1b) It is interesting that the press conference was held at St. John's and that the Bishop Designate's ordination will also be held there. St. John's is my favorite place on earth (as I've blogged before). The Cathedral would be the logical place to hold a press conference like this, but the Cathedral is not that aesthetically pleasing (some refer to it as the "Cathedral Bank and Trust" because of the facade that looks very "bankish"). Archbishop Buechlein has told me on several occasions that he would love to move the Cathedral to St. John's (which was, for a time, our Cathedral, hence the big chair in the sanctuary at St. John's). The thing that has kept us from transferring the Cathedral to St. John's, as the Archbishop has noted, is the parking problem. St. John's can park about 50 cars if they use the sardine-packing method. Anyways, that the press conference was held at St. John's is an indication that more and more people are starting to realize that we need to build Churches that look like Churches again.

2) The Indianapolis Star did a great job with their article this morning. The details were covered and the authors covered their bases and actually knew the words that they were using. I especially found the part of the article that talked about the contrast between the two men to be very poignant. The article talked about how Bishop Designate Coyne was talking without a script, while Archbishop Buechlein spoke from a script that he read with a shaky hand. This difference could have been talked about in a way which would be derogative towards the Archbishop, but the Star treated the Archbishop with grace, not bemoaning his more quiet and guarded manner, but instead noting that it came from his more "deeply theological" background. I found that part of the article to be especially insightful and well done.

Of course, the Star gave some time to the founder of I have no doubt that every priest has a more than willing webmaster who could put together a website devoted to the downfall of their priesthood. Usually, the people who start these websites really want to preach themselves and have already decided what they need to hear. I'm not faulting the Star for quoting these people, but I think it is worth noting that every priest has these types of people out there.

3) Bishop Designate Coyne, as a priest, was absolutely dumped on! Fr. Coyne was the spokesperson for Boston and Cardinal Law, and who would want that. Hearing other people talk about his service through all that, even the otherwise hostile media, you get the sense that everyone was very impressed with his ability to do the duty that was asked of him. Some have tried to paint the picture that he was INVOLVED in the cover up, but again, if you look at what even the media was saying, everyone seems to sense that he was just the messenger in the most difficult position in the history of the Catholic Church in the United States.
He was rewarded with...getting to replace the most liberal priest in Boston who had been at a parish for years and had the opportunity to sculpt it into a din of liberal dissent. The former priest marched and preached at a gay-rights parade and you can just imagine. Again, despite the former priest's absolute hatred for all things outside of his idea of what things needed to be, the man still PRAISED Fr. Coyne! That is a pretty amazing fact.

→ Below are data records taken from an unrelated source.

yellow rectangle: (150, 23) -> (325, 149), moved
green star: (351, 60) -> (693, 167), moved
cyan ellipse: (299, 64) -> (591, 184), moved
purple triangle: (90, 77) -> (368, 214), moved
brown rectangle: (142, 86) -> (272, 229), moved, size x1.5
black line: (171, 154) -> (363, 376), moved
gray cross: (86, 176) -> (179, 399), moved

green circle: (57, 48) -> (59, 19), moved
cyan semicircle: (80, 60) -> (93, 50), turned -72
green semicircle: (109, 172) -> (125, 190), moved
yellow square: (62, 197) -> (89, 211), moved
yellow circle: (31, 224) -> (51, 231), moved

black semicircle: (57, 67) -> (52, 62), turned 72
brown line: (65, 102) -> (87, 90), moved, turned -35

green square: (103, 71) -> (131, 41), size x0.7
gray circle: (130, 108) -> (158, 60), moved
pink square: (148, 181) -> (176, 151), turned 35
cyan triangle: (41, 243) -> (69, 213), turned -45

4) Msgr. Schaedel is owed some kind of badge of honor for his service. He served often as the de facto Archbishop, and did a great job. For a few months, people will let you do that, but after a while, I have no doubt that it gets extremely difficult to carry on the task that he had without the "badge". Whether or not Msgr. Schaedel is ever appointed a bishop is not known, but he has certainly carried out his job with fidelity, grace, and compassion, and all owe him a great deal of gratitude.

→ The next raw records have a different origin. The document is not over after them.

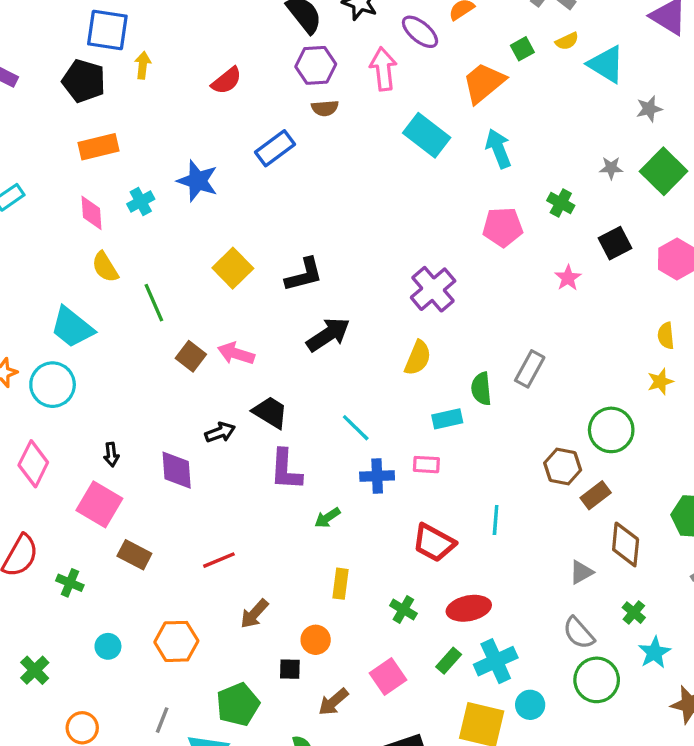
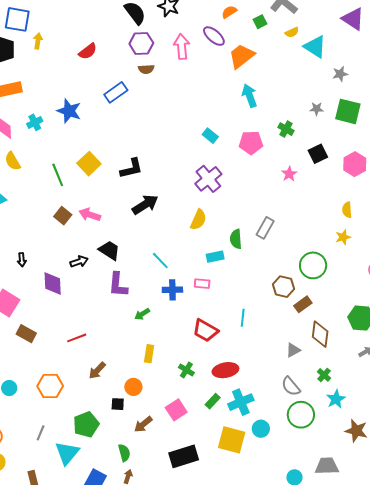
purple ellipse: (420, 32) -> (214, 36), moved
green square: (522, 49) -> (260, 22), moved
cyan rectangle: (427, 135) -> (210, 136), moved, size x0.6
green square: (664, 171) -> (348, 111), turned -32
green line: (154, 303) -> (58, 175), moved
black arrow: (111, 455) -> (22, 260), moved

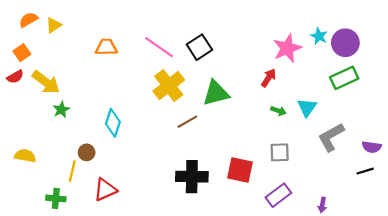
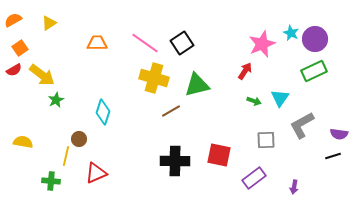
orange semicircle: (28, 20) -> (13, 20), moved
yellow cross: (169, 86) -> (154, 78), turned -36
gray square: (280, 152) -> (266, 140), moved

5) Until an encyclical entitled "I Definitively Announce that Indiana Dioceses Will Not Be Redrawn" is written by a Pope, the going on 20 year old rumor of the potential merger/redrawing of Indiana diocesan boundaries will continue to live on and be at the center of any Church move in Indiana. Who knows, at this point, what will happen with all of that. Certainly the Archbishop, a few years ago, was certain that a redrawing of Indiana boundaries was imminent. Then Lafayette got a new Bishop, and the plan seemed to be dead. Now some again think that Bishop Designate Coyne is being brought in to assist with that (and/or the closing of parishes in the Archdiocese); this is all strictly rumor, and I think that we should just trust the Church's leadership, let the Bishop get settled, and not spend energy trying to figure out what is going to happen down the road - "sufficient for a day is its own evil" and sometimes getting too worked up over things that we have no control over can be a form of escapism which distracts us from continuing to plow on in the field that we've been asked to tend.

6) After 24 hours, this move already is a very energizing event for the people throughout the Archdiocese of Indianapolis. May God be with Bishop Designate Coyne, Archbishop Buechlein, and all of us in the Archdiocese of Indianapolis.